_Input data_
Start of Block

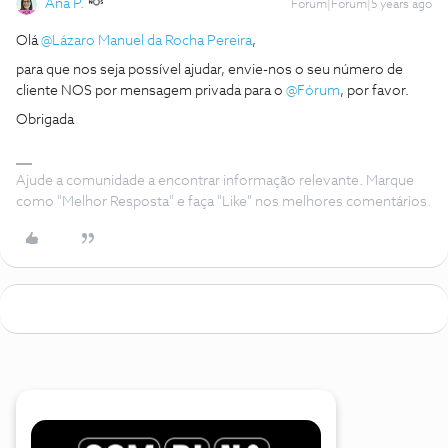
Ana P.
Forum|Forum|5 years ago
Olá
@Lázaro Manuel da Rocha Pereira
,
para que nos seja possível ajudar, envie-nos o seu número de
cliente NOS por mensagem privada para o
@Fórum
, por favor.
Obrigada
Ajude a comunidade a encontrar informação relevante. Marque
como "Melhor Resposta" e faça "Like" nos melhores comentários.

End of Block

_Problem description_
Repeat the listing in full and exactly. Leave any pictures out.

_Answer section_
Ana P.
Forum|Forum|5 years ago
Olá
@Lázaro Manuel da Rocha Pereira
,
para que nos seja possível ajudar, envie-nos o seu número de
cliente NOS por mensagem privada para o
@Fórum
, por favor.
Obrigada
Ajude a comunidade a encontrar informação relevante. Marque
como "Melhor Resposta" e faça "Like" nos melhores comentários.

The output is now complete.